Activity
Each of the records below must be reproduced exactly.

Page-level text extractions

◇ ◇ ◇ ◇ ◇

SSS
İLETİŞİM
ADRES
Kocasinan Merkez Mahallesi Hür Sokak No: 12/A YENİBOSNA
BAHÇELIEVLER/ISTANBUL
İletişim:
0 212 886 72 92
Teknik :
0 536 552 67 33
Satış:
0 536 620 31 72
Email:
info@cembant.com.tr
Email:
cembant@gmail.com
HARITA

◇ ◇ ◇ ◇ ◇

Exercise response
SSS
İLETİŞİM
ADRES
Kocasinan Merkez Mahallesi Hür Sokak No: 12/A YENİBOSNA
BAHÇELIEVLER/ISTANBUL
İletişim:
0 212 886 72 92
Teknik :
0 536 552 67 33
Satış:
0 536 620 31 72
Email:
info@cembant.com.tr
Email:
cembant@gmail.com
HARITA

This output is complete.